Werken zonder piano of enige andere begeleiding namen de zangers het dak van de kerk. Iedereen zong, iedereen huilde, de hele groep zwaaide naar het slotlied, "We Shall Overcome", en mensen bleven na middernacht door en wilden nooit meer weggaan. Het was een van de grote momenten in de Amerikaanse strijd voor raciale gerechtigheid.
Haar werk in de beweging was ook een bepalende periode in de carrière van Bernice Johnson Reagon, die uiteindelijk haar plannen voor een carrière in klassieke muziek verliet om te werken met een groep genaamd de Freedom Singers, opgericht door Cordell Reagon, met wie ze later trouwde.
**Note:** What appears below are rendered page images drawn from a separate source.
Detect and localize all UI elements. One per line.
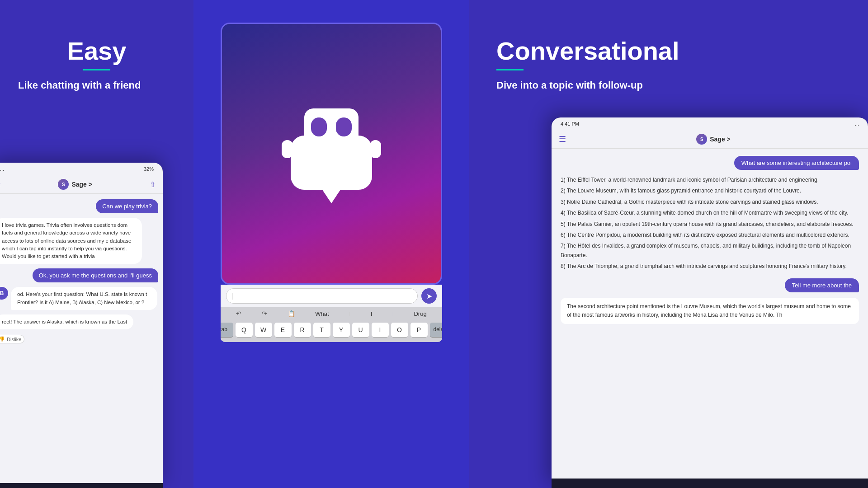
left-tablet-header-center: S Sage > [58, 179, 92, 190]
keyboard-input-bar: | ➤ [221, 285, 442, 307]
key-row-1: tab Q W E R T Y U I O P delete [222, 323, 440, 337]
right-user-bubble-1: What are some interesting architecture p… [734, 156, 859, 170]
sage-avatar-right: S [696, 134, 707, 145]
left-panel-subtitle: Like chatting with a friend [18, 80, 175, 91]
key-u[interactable]: U [352, 323, 369, 337]
left-user-bubble-2: Ok, you ask me the questions and I'll gu… [33, 268, 158, 282]
svg-rect-3 [336, 117, 352, 136]
left-ai-avatar-b: B [0, 287, 8, 300]
key-q[interactable]: Q [236, 323, 253, 337]
left-panel-title: Easy [18, 36, 175, 66]
keyboard-send-button[interactable]: ➤ [421, 288, 437, 304]
key-r[interactable]: R [294, 323, 311, 337]
left-ai-bubble-2: od. Here's your first question: What U.S… [11, 287, 157, 310]
right-tablet-status-bar: 4:41 PM ... [552, 117, 868, 130]
right-status-signal: ... [855, 121, 859, 127]
sage-avatar-left: S [58, 179, 69, 190]
arch-point-1: 1) The Eiffel Tower, a world-renowned la… [561, 175, 859, 184]
toolbar-word-3[interactable]: Drug [414, 310, 426, 317]
key-e[interactable]: E [274, 323, 292, 337]
svg-rect-2 [311, 117, 327, 136]
svg-rect-4 [282, 140, 293, 158]
status-signal: 32% [144, 166, 154, 172]
right-tablet-mockup: 4:41 PM ... ☰ S Sage > What are some int… [552, 117, 868, 488]
key-i[interactable]: I [372, 323, 389, 337]
left-panel-content: Easy Like chatting with a friend [0, 0, 193, 91]
left-agent-label: Sage > [71, 181, 92, 188]
key-tab[interactable]: tab [221, 323, 233, 337]
keyboard-rows: tab Q W E R T Y U I O P delete [221, 320, 442, 342]
right-ai-response: The second architecture point mentioned … [561, 298, 859, 324]
key-delete[interactable]: delete [430, 323, 443, 337]
left-ai-bubble-1: I love trivia games. Trivia often involv… [0, 218, 142, 264]
share-icon: ⇧ [150, 180, 156, 189]
arch-point-6: 6) The Centre Pompidou, a modernist buil… [561, 230, 859, 239]
right-panel-title: Conversational [496, 36, 841, 66]
left-tablet-body: Can we play trivia? I love trivia games.… [0, 194, 163, 483]
svg-rect-5 [370, 140, 381, 158]
center-app-screen [221, 23, 442, 285]
dislike-button[interactable]: 👎 Dislike [0, 335, 24, 343]
right-panel-content: Conversational Dive into a topic with fo… [469, 0, 868, 91]
key-o[interactable]: O [391, 323, 408, 337]
key-w[interactable]: W [255, 323, 272, 337]
status-time: ... [0, 166, 4, 172]
toolbar-clipboard-icon[interactable]: 📋 [288, 310, 295, 317]
toolbar-redo-icon[interactable]: ↷ [262, 310, 267, 317]
arch-point-3: 3) Notre Dame Cathedral, a Gothic master… [561, 197, 859, 206]
left-ai-row-2: B od. Here's your first question: What U… [0, 287, 158, 310]
right-panel: Conversational Dive into a topic with fo… [469, 0, 868, 488]
left-tablet-mockup: ... 32% ‹ S Sage > ⇧ Can we play trivia?… [0, 163, 163, 488]
right-status-time: 4:41 PM [561, 121, 579, 127]
left-user-bubble-1: Can we play trivia? [96, 199, 158, 213]
toolbar-undo-icon[interactable]: ↶ [236, 310, 241, 317]
right-user-bubble-2: Tell me more about the [785, 278, 859, 292]
keyboard-toolbar: ↶ ↷ 📋 What | I | Drug [221, 307, 442, 320]
toolbar-word-2[interactable]: I [371, 310, 373, 317]
toolbar-word-1[interactable]: What [315, 310, 329, 317]
arch-point-7: 7) The Hôtel des Invalides, a grand comp… [561, 241, 859, 260]
arch-point-8: 8) The Arc de Triomphe, a grand triumpha… [561, 262, 859, 271]
left-tablet-status-bar: ... 32% [0, 163, 163, 175]
center-panel: | ➤ ↶ ↷ 📋 What | I | Drug tab Q W E R T … [193, 0, 469, 488]
left-panel-underline [83, 69, 110, 70]
arch-point-2: 2) The Louvre Museum, with its famous gl… [561, 186, 859, 195]
right-tablet-header: ☰ S Sage > [552, 130, 868, 149]
left-ai-bubble-3: rect! The answer is Alaska, which is kno… [0, 314, 133, 329]
right-panel-subtitle: Dive into a topic with follow-up [496, 80, 841, 91]
key-t[interactable]: T [313, 323, 330, 337]
robot-icon [268, 90, 395, 217]
right-menu-icon[interactable]: ☰ [559, 134, 566, 144]
architecture-list: 1) The Eiffel Tower, a world-renowned la… [561, 175, 859, 273]
arch-point-4: 4) The Basilica of Sacré-Cœur, a stunnin… [561, 208, 859, 217]
arch-point-5: 5) The Palais Garnier, an opulent 19th-c… [561, 220, 859, 229]
left-tablet-header: ‹ S Sage > ⇧ [0, 175, 163, 194]
dislike-label: Dislike [7, 337, 21, 342]
right-tablet-body: What are some interesting architecture p… [552, 149, 868, 479]
keyboard-mockup: | ➤ ↶ ↷ 📋 What | I | Drug tab Q W E R T … [221, 285, 442, 342]
thumbs-down-icon: 👎 [0, 336, 5, 342]
keyboard-input-field[interactable]: | [226, 288, 418, 304]
right-agent-label: Sage > [710, 136, 731, 143]
right-tablet-header-center: S Sage > [696, 134, 731, 145]
key-y[interactable]: Y [333, 323, 350, 337]
left-panel: Easy Like chatting with a friend ... 32%… [0, 0, 193, 488]
key-p[interactable]: P [410, 323, 428, 337]
right-panel-underline [496, 69, 524, 70]
back-icon: ‹ [0, 180, 0, 188]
Ze streefde tegelijkertijd naar een solocarrière en maakte haar eerste solo-opname op 19-jarige leeftijd.
Bernice Reagon ging vervolgens zelf belangrijke muzikale groepen oprichten, waaronder de Harambee Singers in 1966 en de wereldberoemde vrouwen a capella-groep Sweet Honey In The Rock in 1973. Onderweg promoveerde ze op een doctoraat in de Amerikaanse geschiedenis, een voornaam hoogleraarschap bij American University in Washington, DC, de titel van curator emeritus in het National Museum of American History en een 'geniale' beurs van MacArthur.
Terwijl ik met haar in haar kleine, overvolle kantoor aan de universiteit zat, vroeg ik haar of er bij die uitvoering in Albany geen instrumenten waren, alleen de kracht van de menselijke stem.
"Het is grappig, ik dacht nooit dat mijn zang daar openbaar was, " dacht Reagon na. "Ik zong in mijn middelbare schoolkoor, universiteitskoor en het evangelie-koor van mijn kerk. Ik was een alt. En toen zong ik in de bewegingsrally's, in de gevangenis en in de kerk, gewoon door doen. Ik zag het niet als een uitvoering. "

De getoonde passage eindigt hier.